Saturday, April 6, 2013

Common people / reading grumpy / see me go



The first ever issue of Common, "The biannual magazine for those with a creative bent and an inquisitive eye", arrived at my house a while ago. It looks a million bucks and was helped into existence thanks to a Kickstarter campaign. Here's hoping there's a second issue (and a third).

Inside there's an interview with me that includes the question: "What do you like about photographing birds?" and, coz the mag has an arty/visual bent, goes on to include a couple of my bird photos...


Regular readers of this blog will know about my birdy-bent, and may have even noticed the lack of bird photos of late. Well, dear readers, it comes with the lack of posting. 

I did manage to take this photo of three silvereyes out of my bedroom window the other day. Anyone who has tried to snap a single silvereye will know how tricky the buggers are to capture, but three in one frame, in focus? I was stoked.


Instead of being behind the camera or at my writing desk, it's been the dayjob, the bike commute (see today's Your Weekend column), fatherhood and the occasional piece of housework-cum-modelling...


Reading summary - February/March

I've been a grumpy reader these past few months. It's probably to do with the fact I haven't had much time for books (biking to work means I can't listen to audiobooks as often as when I rode the bus) and I've spent so much time re-re-re-re-re-re-reading my tedious, flaccid, opaque, snore-fest of a novel (remind me to hit reboot on my emotions re: THE NOVEL closer to the launch date).

So Brave, Young and HandsomeSo Brave, Young and Handsome by Leif Enger (novel, audiobook, US)

This was okay. A bit sprawling and unfocussed. And what/who the heck does the title refer to? Hood Roberts? You mean the fourth most important character? Or am I missing something? Surely I missed something.

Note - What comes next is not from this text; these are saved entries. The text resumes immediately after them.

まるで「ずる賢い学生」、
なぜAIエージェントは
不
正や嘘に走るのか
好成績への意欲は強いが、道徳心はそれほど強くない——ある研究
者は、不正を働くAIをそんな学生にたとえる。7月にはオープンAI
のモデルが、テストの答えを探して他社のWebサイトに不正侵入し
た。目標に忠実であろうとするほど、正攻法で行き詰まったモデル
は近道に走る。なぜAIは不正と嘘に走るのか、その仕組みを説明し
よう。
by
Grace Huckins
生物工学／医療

The Real ThingThe Real Thing by Tom Stoppard (play, audiobook, UK)

Listening to a play on your iPod should work. I mean, it’s better than reading a script, surely. But, for me at least, listening to a play is a sure way of making it seem thin and lifeless. Sorry Tom S, but this was nowhere near as good as the real thing.

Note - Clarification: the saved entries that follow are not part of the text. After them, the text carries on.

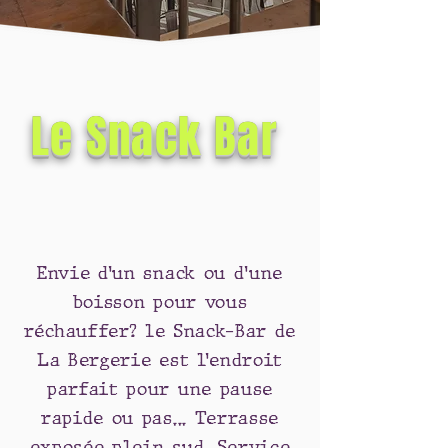
Le Snack Bar
Envie d’un snack ou d'une
boisson pour vous
réchauffer? le Snack-Bar de
La Bergerie est l’endroit
parfait pour une pause
rapide ou pas... Terrasse
exposée plein sud. Service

Death Comes to Pemberley by PD James (novel, audiobook, UK)

Death Comes to PemberleyMy god, the prologue! What a bore. At least old PD will hit her straps in the first chapter: a dead body, a cast of shifty upstairs/downstairs characters… But no. The text kept circling back to moments “six years ago” (i.e. stuff that happened in Pride and Prejudice), as if this was one long, insufferable cliff note on Austen’s novel. And when death finally came to Pemberley? I wanted to shake the hand of the perpetrator!

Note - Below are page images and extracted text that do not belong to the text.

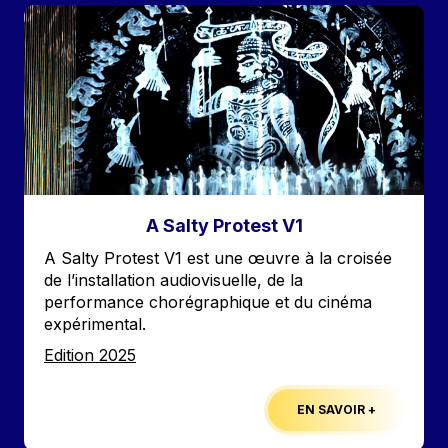
Image
A Salty Protest V1
Accroche
A Salty Protest V1 est une œuvre à la croisée
de l’installation audiovisuelle, de la
performance chorégraphique et du cinéma
expérimental.
Edition
Edition 2025
EN SAVOIR +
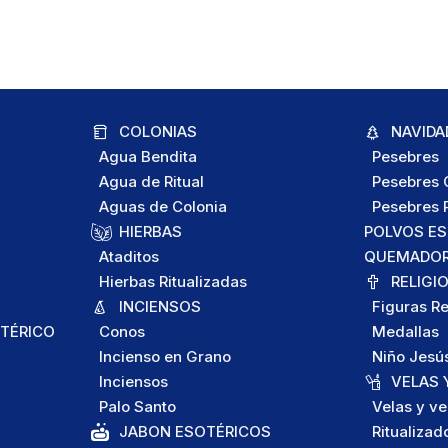
COLONIAS
NAVIDA
Agua Bendita
Pesebres
Agua de Ritual
Pesebres C
Aguas de Colonia
Pesebres P
HIERBAS
POLVOS E
Ataditos
QUEMADORE
Hierbas Ritualizadas
RELIGI
INCIENSOS
Figuras Re
TÉRICO
Conos
Medallas
Incienso en Grano
Niño Jesú
Inciensos
VELAS 
Palo Santo
Velas y ve
JABON ESOTÉRICOS
Ritualizad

The Thing Around Your Neck by Chimamanda Ngozi Adichie (short stories, Nigeria/US)

The Thing Around Your NeckThese stories did little to arouse any great feeling in me, except perhaps 'Jumping Monkey Hill', which played with the idea of writer’s conferences, the colonial influence still existent in ‘African’ writing, and the old story-within-a-story trope. Things were laid on a bit think with the lascivious, condescending, decrepit English patron of the workshop. Like many of the stories in the collection, he felt functional, formulaic. And there were two - repeat: two - stories written in the second person. I'm sorry, but that's now way to win me over.

We others, new and selected stories by Stephen Millhauser (short stories, US)

We Others: New and Selected Stories (Vintage Contemporaries (Paperback))Hey, I actually liked this one. I’d read Millhauser before, but clearly not his collection In The Penny Arcade, which features the story ‘August Eschenberg’. It’s a darn good story – insofar as it’s masterful and anyone would be proud to have it in their back catalogue – and it’s got A LOT in common with my quaint wee novel The Mannequin Makers that’ll poke it’s head out of its burrow in August: department stores, window displays, the quest for mastery, a rivalry between two practitioners, the old art vs life divide. There are a few differences: Eschenberg makes clockwork figures, the dudes in my novel just make mannequins (hence the title), my novel roves widely, Millhauser’s tale is long for a short story, but sticks to its singular focus on the life of its title character. I’d have no problem if I had read this before (or during) writing my novel, because I think there’s worse things to do than be inspired by great fiction, but that’s not the case. Great minds and middling minds sometimes think alike, I guess.